When we register for an event, our thoughts immediately turn to how we’re going to train. And by ‘train’, we mean getting our body physically ready for the pressures we’re going to put it under. Little attention is given to what you need to do mentally to succeed. This is your how-to to deal with pre-event anxiety.
Professional sports people have worked for years and years on dealing with the mental pressures of competing and slowly but surely, us amateurs are taking notice. You don’t want your mind to be the limiting factor come event day. The mental health charity Mind have provided some helpful hints and tips of how to get to the Tough Mudder start line in your best ever mental shape. These should give you that extra 10% to rely on when your legs want to give in.
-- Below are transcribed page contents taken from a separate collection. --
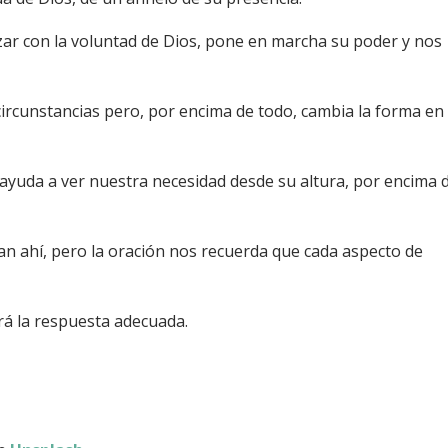
zar con la voluntad de Dios, pone en marcha su poder y nos
ircunstancias pero, por encima de todo, cambia la forma en 
ayuda a ver nuestra necesidad desde su altura, por encima 
an ahí, pero la oración nos recuerda que cada aspecto de
rá la respuesta adecuada.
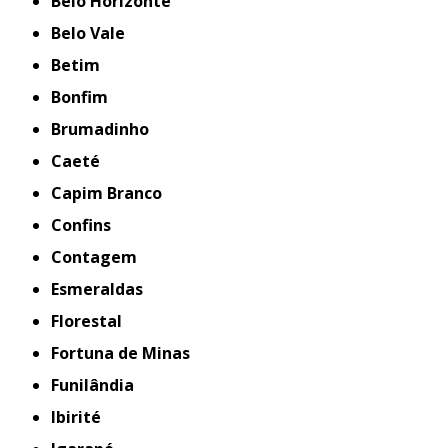
Belo Horizonte
Belo Vale
Betim
Bonfim
Brumadinho
Caeté
Capim Branco
Confins
Contagem
Esmeraldas
Florestal
Fortuna de Minas
Funilândia
Ibirité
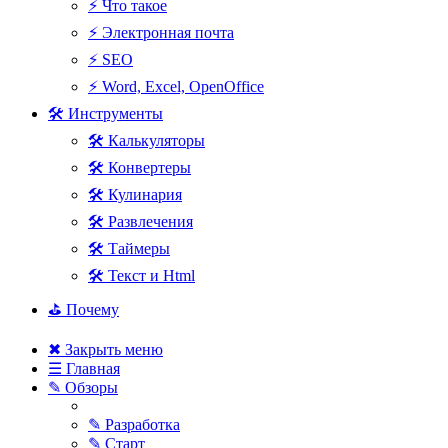
⚡ Что такое
⚡ Электронная почта
⚡ SEO
⚡ Word, Excel, OpenOffice
🛠 Инструменты
🛠 Калькуляторы
🛠 Конвертеры
🛠 Кулинария
🛠 Развлечения
🛠 Таймеры
🛠 Текст и Html
⛳ Почему
✖ Закрыть меню
☰ Главная
✎ Обзоры
✎ Разработка
✎ Старт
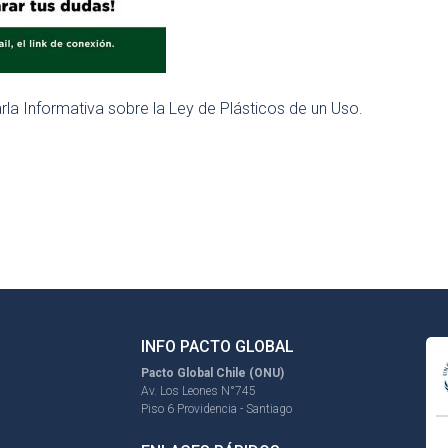
harla Informativa sobre la Ley de Plásticos de un Uso.
INFO PACTO GLOBAL
Pacto Global Chile (ONU)
Av. Los Leones N°745
Piso 6 Providencia - Santiago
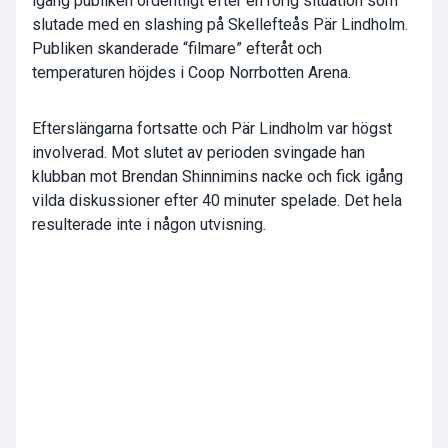
igång publiken ordentligt efter en rörig situation som
slutade med en slashing på Skellefteås Pär Lindholm.
Publiken skanderade “filmare” efteråt och
temperaturen höjdes i Coop Norrbotten Arena.
Efterslängarna fortsatte och Pär Lindholm var högst
involverad. Mot slutet av perioden svingade han
klubban mot Brendan Shinnimins nacke och fick igång
vilda diskussioner efter 40 minuter spelade. Det hela
resulterade inte i någon utvisning.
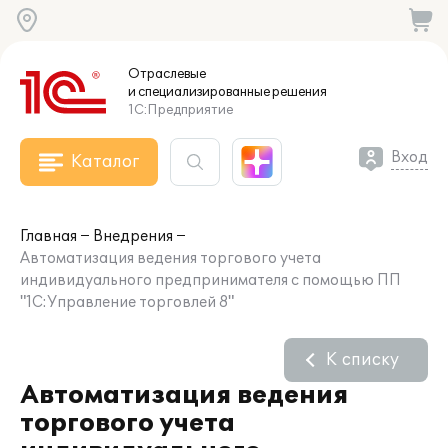
Отраслевые
и специализированные
решения
1С:Предприятие
Вход
Каталог
Главная
Внедрения
Автоматизация ведения торгового учета
индивидуального предпринимателя с помощью ПП
"1С:Управление торговлей 8"
К списку
Автоматизация ведения
торгового учета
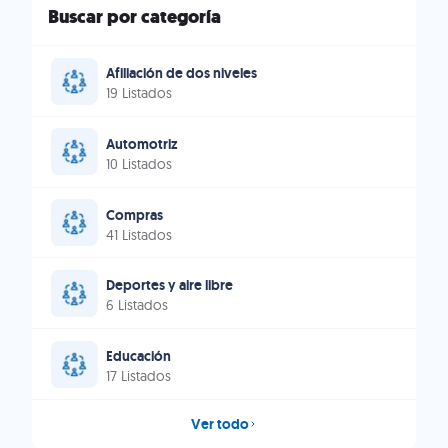
Buscar por categoría
Afiliación de dos niveles
19 Listados
Automotriz
10 Listados
Compras
41 Listados
Deportes y aire libre
6 Listados
Educación
17 Listados
Ver todo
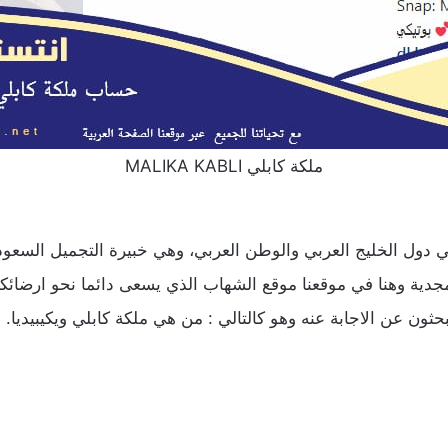
ملكة كابلي MALIKA KABLI
ي دول الخليج العربي والوطن العربي، وهي خبيرة التجميل السعودي
مجدية وهنا في موقعنا موقع الشهاب الذي يسعى دائما نحو ارضائك
ثون عن الاجابة عنه وهو كالتالي : من هي ملكة كابلي ويكيبيديا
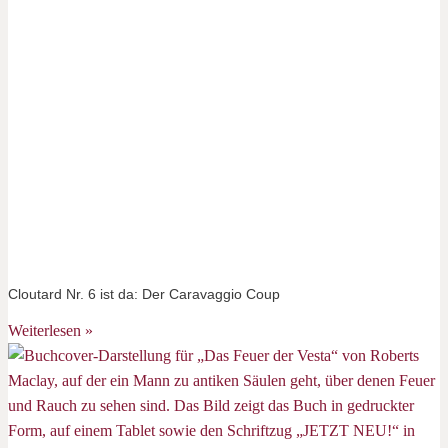
Cloutard Nr. 6 ist da: Der Caravaggio Coup
Weiterlesen »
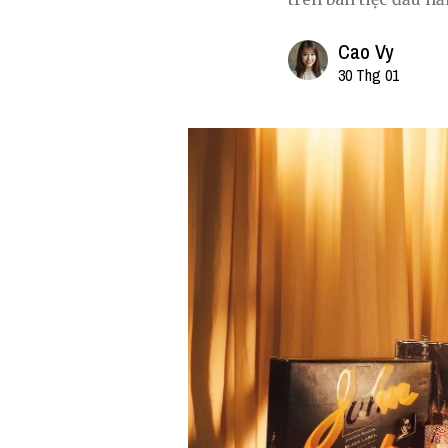
Cao Vy
30 Thg 01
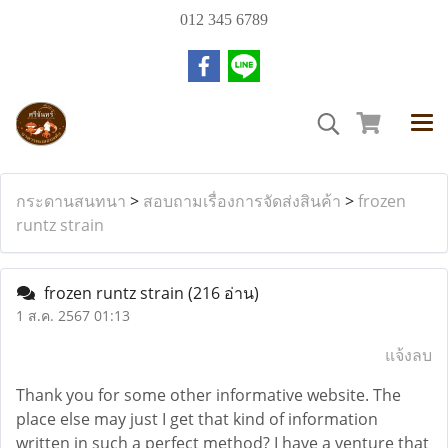
012 345 6789
กระดานสนทนา
>
สอบถามเรื่องการจัดส่งสินค้า
>
frozen
runtz strain
frozen runtz strain
(216 อ่าน)
1 ส.ค. 2567 01:13
แจ้งลบ
Thank you for some other informative website. The
place else may just I get that kind of information
written in such a perfect method? I have a venture that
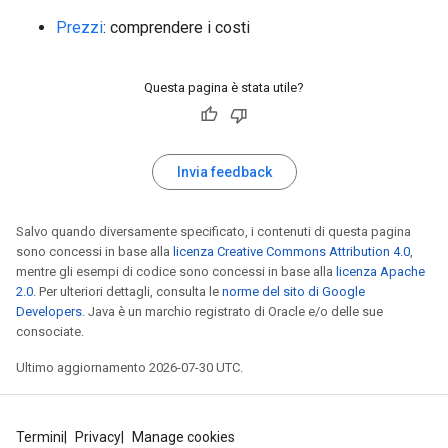
Prezzi
: comprendere i costi
Questa pagina è stata utile?
Invia feedback
Salvo quando diversamente specificato, i contenuti di questa pagina
sono concessi in base alla
licenza Creative Commons Attribution 4.0
,
mentre gli esempi di codice sono concessi in base alla
licenza Apache
2.0
. Per ulteriori dettagli, consulta le
norme del sito di Google
Developers
. Java è un marchio registrato di Oracle e/o delle sue
consociate.
Ultimo aggiornamento 2026-07-30 UTC.
Termini
Privacy
Manage cookies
7 Mental Preparation Techniques To Deal With Pre-Event Anxiety
Give yourself as little to worry about as possible
Have all of your kit packed and ready to go the night before. If your alarm fails to go off, you know you can run down the stairs, grab your bag and go. If all’s going well,
you’ve got time to relax, breathe deep and visualize. The key is to think about what might happen – prepare yourself for as many eventualities as possible. This will
minimise the chances of any unwanted surprises.
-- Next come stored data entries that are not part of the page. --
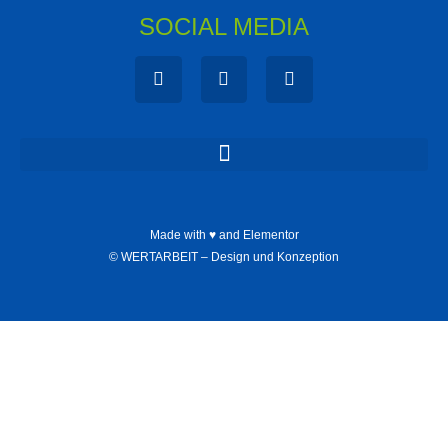
SOCIAL MEDIA
Made with ♥ and Elementor
©
WERTARBEIT – Design und Konzeption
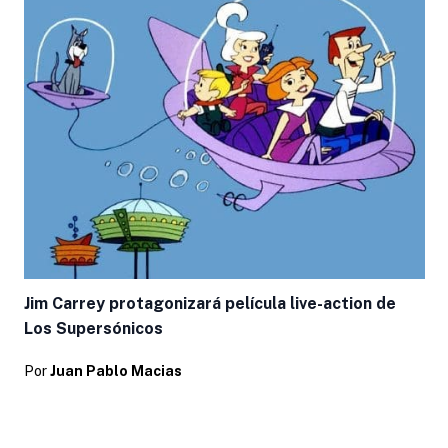
Jim Carrey protagonizará película live-action de
Los Supersónicos
Por
Juan Pablo Macias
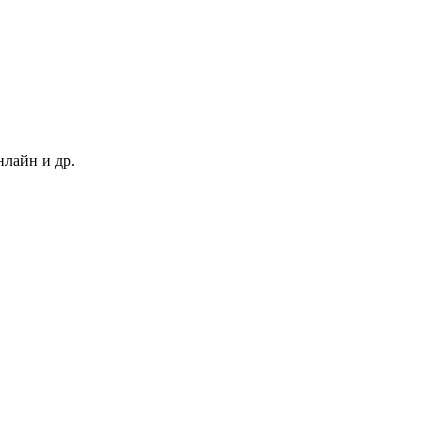
нлайн и др.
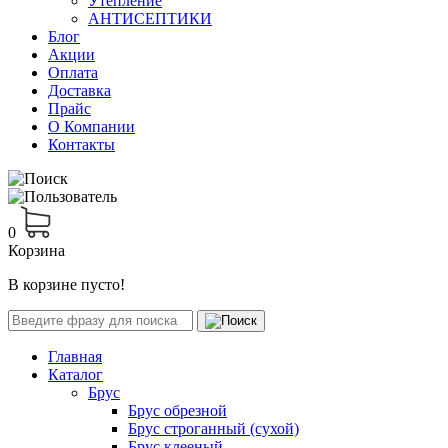
Утепление
АНТИСЕПТИКИ
Блог
Акции
Оплата
Доставка
Прайс
О Компании
Контакты
0
Корзина
В корзине пусто!
Главная
Каталог
Брус
Брус обрезной
Брус строганный (сухой)
Брус клееный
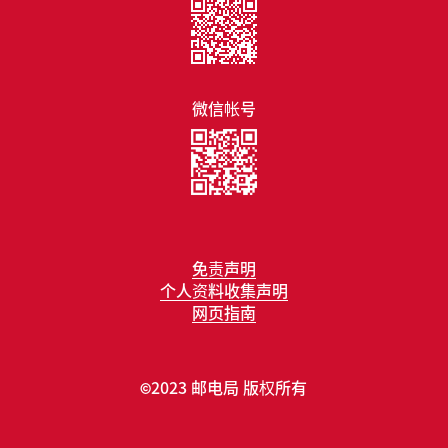
微信帐号
免责声明
个人资料收集声明
网页指南
2023 邮电局 版权所有
©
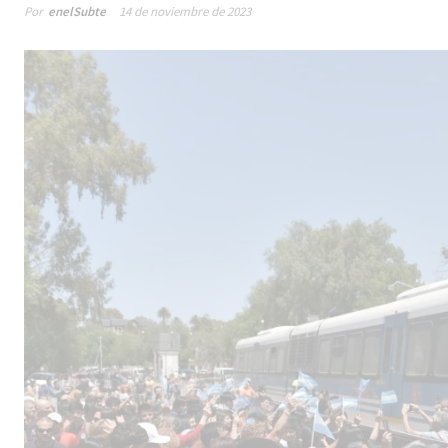
Por
enelSubte
14 de noviembre de 2023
Have a plan and focus on what you can control
The weather is beyond your control, so don’t worry about that. What you can do is make a plan and stick to it. Don’t fly out of the blocks and get swept away with the
occasion – your training has prepared you well and you should have an idea of your ‘running pace’.
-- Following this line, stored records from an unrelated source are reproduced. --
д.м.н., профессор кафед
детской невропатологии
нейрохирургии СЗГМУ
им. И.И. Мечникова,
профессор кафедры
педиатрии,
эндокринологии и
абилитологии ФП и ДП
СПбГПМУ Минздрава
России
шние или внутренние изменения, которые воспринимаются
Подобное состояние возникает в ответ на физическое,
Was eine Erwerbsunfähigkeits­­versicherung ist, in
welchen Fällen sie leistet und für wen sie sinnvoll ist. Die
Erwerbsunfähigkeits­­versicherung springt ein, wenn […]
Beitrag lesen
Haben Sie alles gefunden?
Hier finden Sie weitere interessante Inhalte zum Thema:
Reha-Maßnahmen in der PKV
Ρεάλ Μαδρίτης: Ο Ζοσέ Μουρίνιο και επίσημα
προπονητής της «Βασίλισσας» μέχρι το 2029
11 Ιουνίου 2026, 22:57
Make yourself familiar with the course in the week before the event
Where can you expect any supporters to be stood, if applicable? If you are familiar with the course (including the obstacles that you’ll face), you will have things to look
forward to enroute. If you know what the course looks like, you will be familiar with your surroundings. With the Tough Mudder tips, blogs and YouTube
videos available, you can get a real idea of what’s going to be in front of you on the day.
Visualise your course – pre-event preparation isn’t just physical
Sit down in the run up to the event and imagine the good, the bad and the ugly of the event. Imagine how it might feel at certain points on the course and arm yourself with
methods to banish the demons. If you know what might happen, you are half way to ensuring you’re strong enough to carry on whatever is thrown at you.
Discomfort and self-doubt are part and parcel of running; being able to overcome them through mental rehearsal and preparation will push you through the barriers
towards a strong finish and the joy of the finish line.
Don’t do anything new on the day
If you train like you plan to run, there should be no surprises before or during the event and you’ll be familiar with all aspects of the day. Eat what you always eat, drink
what you always drink and wear what you always wear. By all means, sip from a bottle of water or energy drink, but don’t chug the lot – the likelihood is that it’ll cause you to need a pit stop during the course.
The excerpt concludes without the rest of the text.